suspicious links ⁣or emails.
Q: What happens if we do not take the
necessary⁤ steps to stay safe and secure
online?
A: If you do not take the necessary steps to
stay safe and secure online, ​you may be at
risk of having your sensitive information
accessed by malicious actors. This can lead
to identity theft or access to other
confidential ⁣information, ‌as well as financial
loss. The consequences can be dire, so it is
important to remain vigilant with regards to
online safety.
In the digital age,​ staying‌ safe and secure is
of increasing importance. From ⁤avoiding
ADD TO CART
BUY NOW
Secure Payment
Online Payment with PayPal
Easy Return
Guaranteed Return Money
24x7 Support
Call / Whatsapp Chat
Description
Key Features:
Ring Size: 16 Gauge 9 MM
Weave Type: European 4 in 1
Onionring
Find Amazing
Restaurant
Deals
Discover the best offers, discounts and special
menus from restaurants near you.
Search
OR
__________
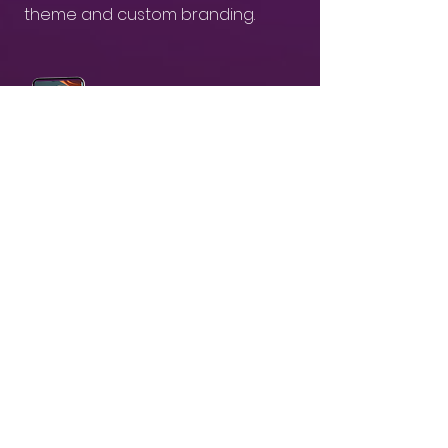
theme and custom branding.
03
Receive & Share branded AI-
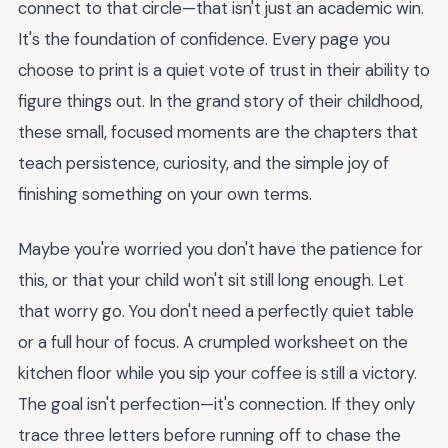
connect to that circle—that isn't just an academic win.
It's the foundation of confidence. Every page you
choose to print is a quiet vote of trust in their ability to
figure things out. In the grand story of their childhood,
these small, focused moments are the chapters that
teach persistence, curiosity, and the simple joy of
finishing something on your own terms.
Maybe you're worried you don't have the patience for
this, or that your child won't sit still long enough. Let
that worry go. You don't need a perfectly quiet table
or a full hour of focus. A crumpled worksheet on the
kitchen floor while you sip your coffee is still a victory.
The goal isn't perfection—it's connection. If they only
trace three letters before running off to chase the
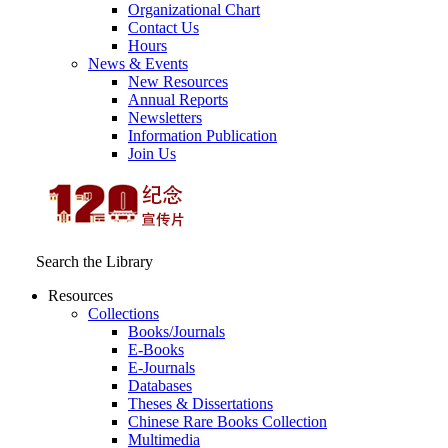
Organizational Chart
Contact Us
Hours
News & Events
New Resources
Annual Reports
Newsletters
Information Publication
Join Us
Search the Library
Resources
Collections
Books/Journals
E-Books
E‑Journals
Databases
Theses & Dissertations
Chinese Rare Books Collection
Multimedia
__________
**Activity:** Read the listing. Report every line that includes the word "steps".

**Task output:**
necessary⁤ steps to stay safe and secure
A: If you do not take the necessary steps to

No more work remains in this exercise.